(Supplied data)

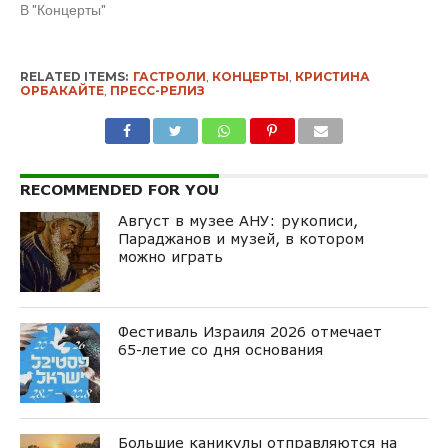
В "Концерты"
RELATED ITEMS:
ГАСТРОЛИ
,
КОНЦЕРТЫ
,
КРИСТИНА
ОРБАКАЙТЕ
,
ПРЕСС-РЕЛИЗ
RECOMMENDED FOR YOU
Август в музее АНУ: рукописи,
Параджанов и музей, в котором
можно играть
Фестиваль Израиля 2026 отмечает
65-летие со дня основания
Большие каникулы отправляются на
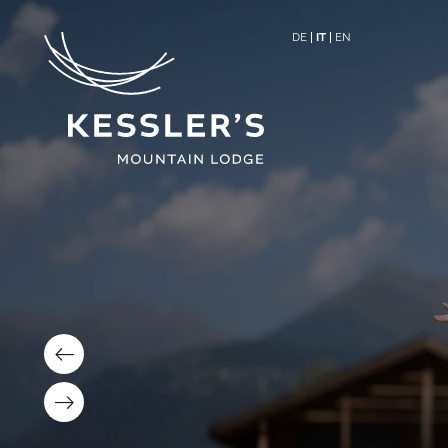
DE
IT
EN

(End Supplied data)
(Supplied data)

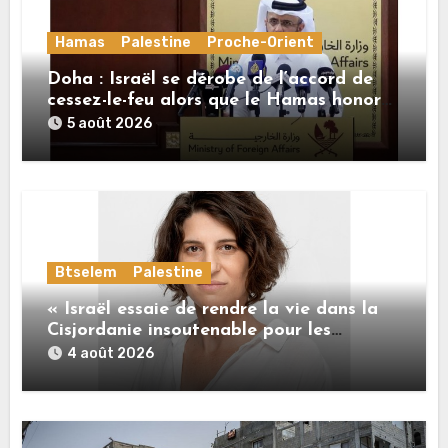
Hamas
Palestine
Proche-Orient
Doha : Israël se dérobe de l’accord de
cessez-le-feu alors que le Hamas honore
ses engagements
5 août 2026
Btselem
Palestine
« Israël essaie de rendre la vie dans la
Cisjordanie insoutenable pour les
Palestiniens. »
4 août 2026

(End Supplied data)
(Supplied data)

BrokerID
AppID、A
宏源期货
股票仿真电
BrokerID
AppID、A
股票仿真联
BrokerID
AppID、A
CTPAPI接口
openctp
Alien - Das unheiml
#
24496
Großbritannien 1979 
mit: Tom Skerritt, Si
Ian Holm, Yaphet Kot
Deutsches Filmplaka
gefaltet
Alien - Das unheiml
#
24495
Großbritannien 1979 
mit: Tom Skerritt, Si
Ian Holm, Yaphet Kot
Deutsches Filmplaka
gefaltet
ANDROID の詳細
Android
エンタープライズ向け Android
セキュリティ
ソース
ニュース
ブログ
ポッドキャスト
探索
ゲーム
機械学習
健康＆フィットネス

(End Supplied data)

## [Task brief]
Among the records, find each line where the word "Israël" occurs, and copy it.

## [Response to the exercise]
Doha : Israël se dérobe de l’accord de
« Israël essaie de rendre la vie dans la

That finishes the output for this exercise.